Scientists in Japan have identified a key mechanism in the body’s rapid detection of viral RNA, a crucial first step in activating the immune system. The research, published in Molecular Cell in January 2026, details how the protein LGP2 assists the receptor MDA5 in recognizing viral genetic material, even when it’s present in short fragments.
The innate immune system is the body’s initial defense against pathogens. When a virus infects a cell, it releases double-stranded RNA (dsRNA) as it replicates. Cells contain receptors that recognize this dsRNA as a signal of infection. MDA5 is a primary receptor responsible for this detection, triggering a cascade of events that ultimately lead to the production of antiviral proteins. However, MDA5 functions most effectively with longer strands of dsRNA.
Researchers at the Institute of Integrated Research at Science Tokyo, led by Associate Professor Kazuki Kato, investigated how the body overcomes this limitation. Their work, conducted in collaboration with Professor Osamu Nureki and graduate student Nina Kurihara from the University of Tokyo, focused on the role of LGP2, a protein known to interact with both MDA5 and viral RNA.
The team discovered that LGP2 is particularly key in recognizing shorter RNA molecules. Using cryo-electron microscopy and high-speed atomic force microscopy, they observed LGP2 binding to the ends of a dsRNA strand and then “translocating” – moving along the RNA using energy from ATP. As LGP2 moves, it recruits MDA5 molecules, helping them assemble into filament-like structures.

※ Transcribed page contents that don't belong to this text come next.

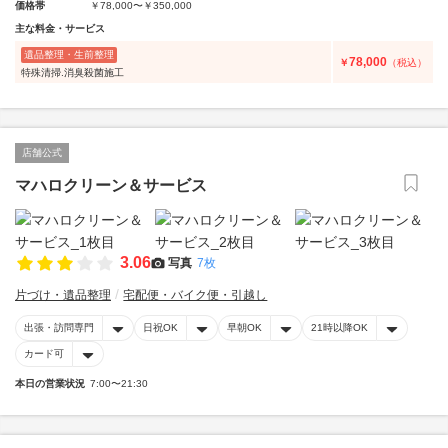
価格帯
￥78,000〜￥350,000
主な料金・サービス
遺品整理・生前整理
78,000
￥
（税込）
特殊清掃.消臭殺菌施工
店舗公式
マハロクリーン＆サービス
3.06
写真
7枚
片づけ・遺品整理
宅配便・バイク便・引越し
出張・訪問専門
日祝OK
早朝OK
21時以降OK
カード可
本日の営業状況
7:00〜21:30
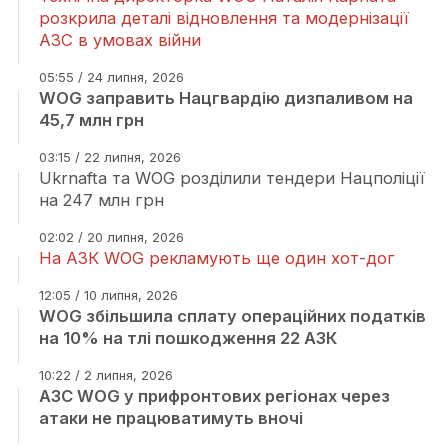
розкрила деталі відновлення та модернізації
АЗС в умовах війни
05:55 / 24 липня, 2026
WOG заправить Нацгвардію дизпаливом на
45,7 млн грн
03:15 / 22 липня, 2026
Ukrnafta та WOG розділили тендери Нацполіції
на 247 млн грн
02:02 / 20 липня, 2026
На АЗК WOG рекламують ще один хот-дог
12:05 / 10 липня, 2026
WOG збільшила сплату операційних податків
на 10% на тлі пошкодження 22 АЗК
10:22 / 2 липня, 2026
АЗС WOG у прифронтових регіонах через
атаки не працюватимуть вночі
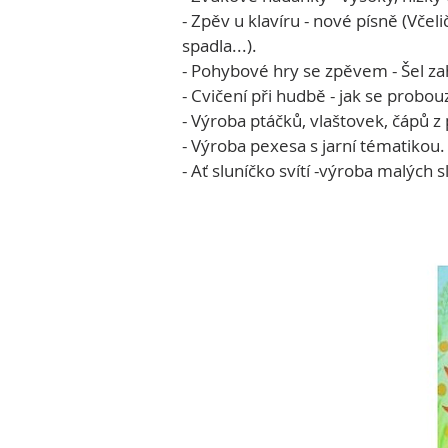
- Zpěv u klavíru - nové písně (Včel
spadla...).
- Pohybové hry se zpěvem - Šel zah
- Cvičení při hudbě - jak se probouz
- Výroba ptáčků, vlaštovek, čápů z
- Výroba pexesa s jarní tématikou.
- Ať sluníčko svítí -výroba malých s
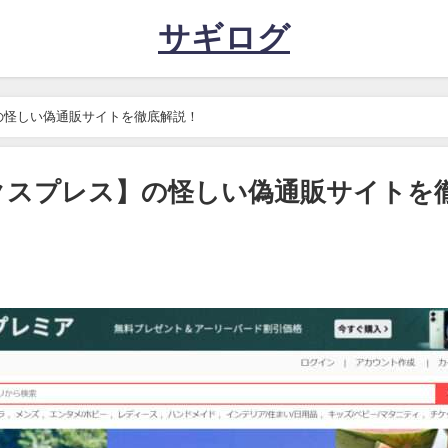
サギログ
レス】の怪しい偽通販サイトを徹底解説！
アリエクスプレス】の怪しい偽通販サイトを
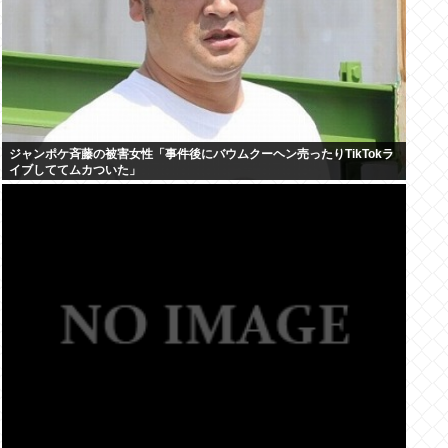
ジャンポケ斉藤の被害女性「事件後にバウムクーヘン売ったりTikTokラ
イブしててムカついた」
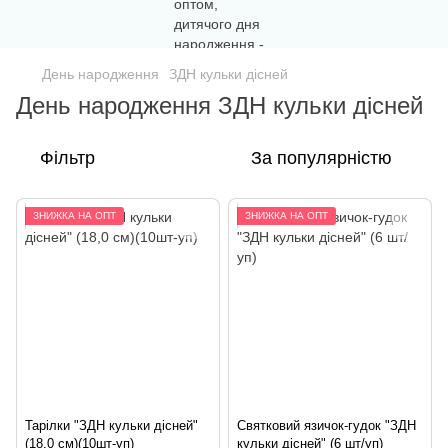
День народження
ЗДН кульки дісней
День народження ЗДН кульки дісней
Фільтр
За популярністю
ЗНИЖКА НА ОПТ
ЗНИЖКА НА ОПТ
Тарілки "ЗДН кульки дісней"
Святковий язичок-гудок "ЗДН
(18,0 см)(10шт-уп)
кульки дісней" (6 шт/уп)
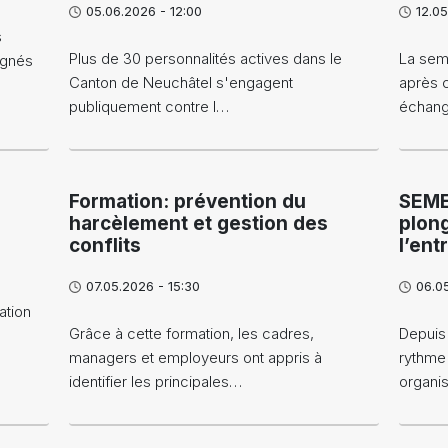
05.06.2026 - 12:00
12.0
s
Plus de 30 personnalités actives dans le
La sem
ignés
Canton de Neuchâtel s'engagent
après c
publiquement contre l…
échang
Formation: prévention du
SEME
harcèlement et gestion des
plon
conflits
l’ent
07.05.2026 - 15:30
06.0
ation
Grâce à cette formation, les cadres,
Depuis 
managers et employeurs ont appris à
rythme
identifier les principales…
organi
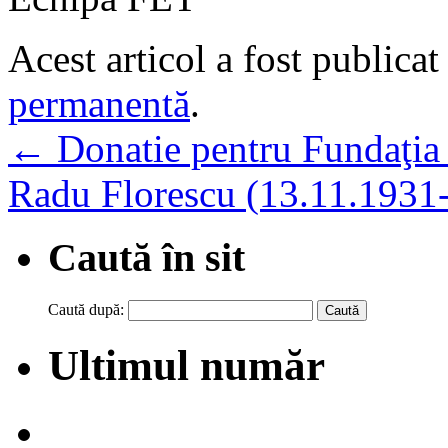
Acest articol a fost publicat
permanentă
.
←
Donatie pentru Fundaţia 
Radu Florescu (13.11.1931-
Caută în sit
Caută după:
Ultimul număr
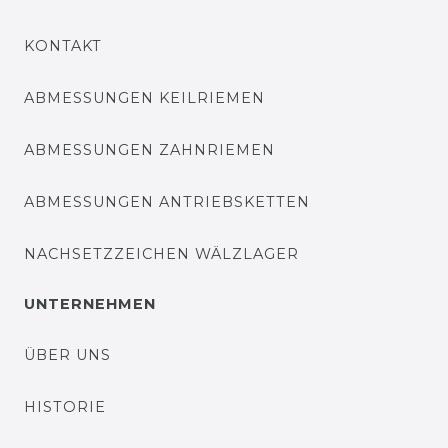
KONTAKT
ABMESSUNGEN KEILRIEMEN
ABMESSUNGEN ZAHNRIEMEN
ABMESSUNGEN ANTRIEBSKETTEN
NACHSETZZEICHEN WÄLZLAGER
UNTERNEHMEN
ÜBER UNS
HISTORIE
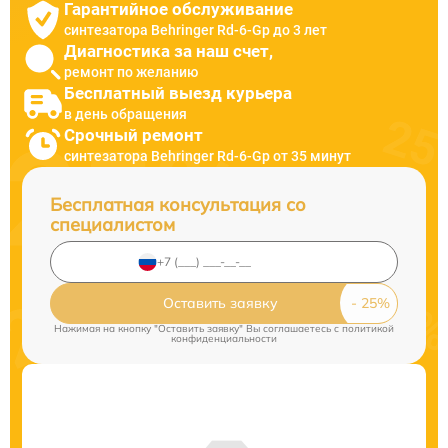
Гарантийное обслуживание
синтезатора Behringer Rd-6-Gp до 3 лет
Диагностика за наш счет,
ремонт по желанию
Бесплатный выезд курьера
в день обращения
Срочный ремонт
синтезатора Behringer Rd-6-Gp от 35 минут
Бесплатная консультация со
специалистом
Оставить заявку
Нажимая на кнопку "Оставить заявку" Вы соглашаетесь c
политикой
конфиденциальности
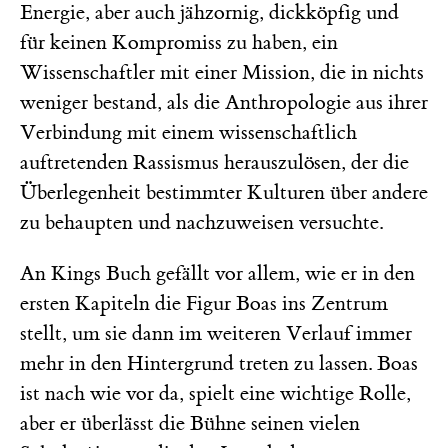
Energie, aber auch jähzornig, dickköpfig und
für keinen Kompromiss zu haben, ein
Wissenschaftler mit einer Mission, die in nichts
weniger bestand, als die Anthropologie aus ihrer
Verbindung mit einem wissenschaftlich
auftretenden Rassismus herauszulösen, der die
Überlegenheit bestimmter Kulturen über andere
zu behaupten und nachzuweisen versuchte.
An Kings Buch gefällt vor allem, wie er in den
ersten Kapiteln die Figur Boas ins Zentrum
stellt, um sie dann im weiteren Verlauf immer
mehr in den Hintergrund treten zu lassen. Boas
ist nach wie vor da, spielt eine wichtige Rolle,
aber er überlässt die Bühne seinen vielen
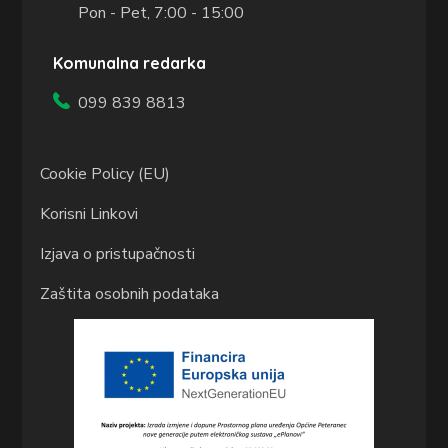
Pon - Pet, 7:00 - 15:00
Komunalna redarka
099 839 8813
Cookie Policy (EU)
Korisni Linkovi
Izjava o pristupačnosti
Zaštita osobnih podataka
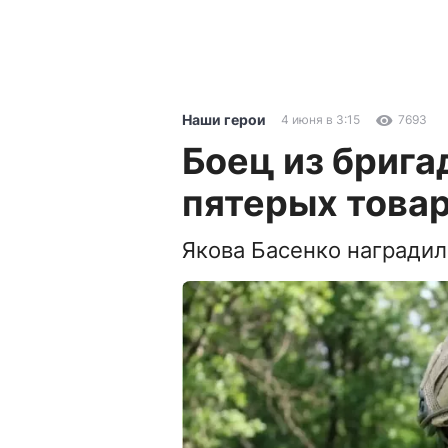
Наши герои
4 июня в 3:15
7693
Боец из брига
пятерых товар
Якова Басенко награди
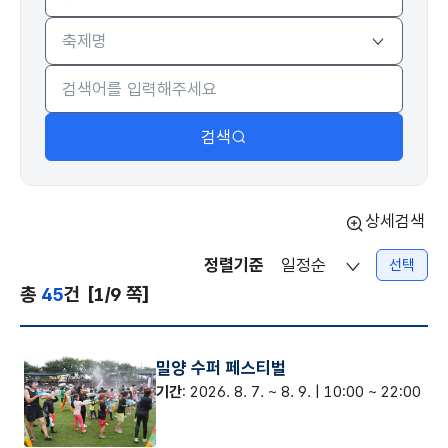
지역
검색대상
검색
상세검색
정렬기준
선택
총
45
건
[1/9 쪽]
밀양 수퍼 페스티벌
기간
: 2026. 8. 7. ~ 8. 9. | 10:00 ~ 22:00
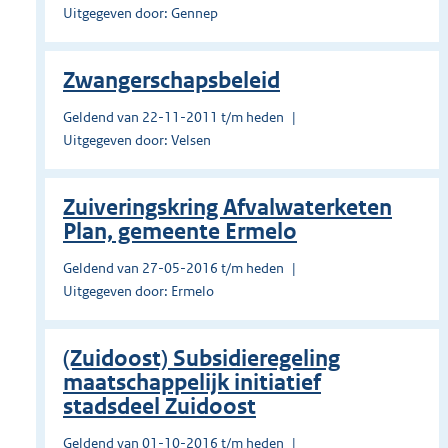
Uitgegeven door: Gennep
Zwangerschapsbeleid
Geldend van 22-11-2011 t/m heden
Uitgegeven door: Velsen
Zuiveringskring Afvalwaterketen
Plan, gemeente Ermelo
Geldend van 27-05-2016 t/m heden
Uitgegeven door: Ermelo
(Zuidoost) Subsidieregeling
maatschappelijk initiatief
stadsdeel Zuidoost
Geldend van 01-10-2016 t/m heden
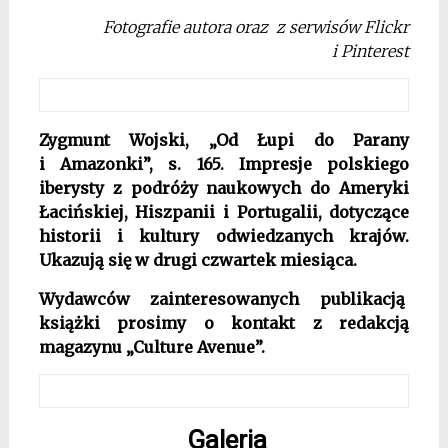
Fotografie autora oraz z serwisów Flickr
i Pinterest
Zygmunt Wojski, „Od Łupi do Parany
i Amazonki”, s. 165. Impresje polskiego
iberysty z podróży naukowych do Ameryki
Łacińskiej, Hiszpanii i Portugalii, dotyczące
historii i kultury odwiedzanych krajów.
Ukazują się w drugi czwartek miesiąca.
Wydawców zainteresowanych publikacją
książki prosimy o kontakt z redakcją
magazynu „Culture Avenue”.
Galeria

Kato likened the process to threading beads, with the RNA acting as the string and LGP2 guiding the MDA5 molecules into place.
This process isn’t simply about bringing MDA5 to the RNA; the researchers found that LGP2 promotes the formation of small clusters of MDA5 filaments. These clusters then enhance the activation of MAVS, a signaling protein vital for amplifying the antiviral response within cells. According to Kato, the study “clarifies the precise mechanisms by which LGP2 recognizes viral RNA and cooperates with MDA5 to activate immune responses.”
Recent research has highlighted the importance of understanding these innate immune responses. A study published in Nature found that a loss-of-function variant of the ADAR enzyme, which typically edits RNA, can activate the innate immune system and contribute to bowel inflammation. This underscores the delicate balance required for proper immune function and the potential consequences of disruptions in RNA recognition pathways. Research published in Science suggests that recognizing dsRNA doesn’t necessarily trigger cellular inflammation, adding nuance to the understanding of these immune responses.
Kato suggests that a deeper understanding of the LGP2-MDA5 interaction could have implications for the development of antiviral therapies and RNA-based medical technologies, including mRNA vaccines. “These findings deepen our understanding of viral RNA recognition and are expected to contribute to the design of safer and more effective mRNA vaccines,” he stated.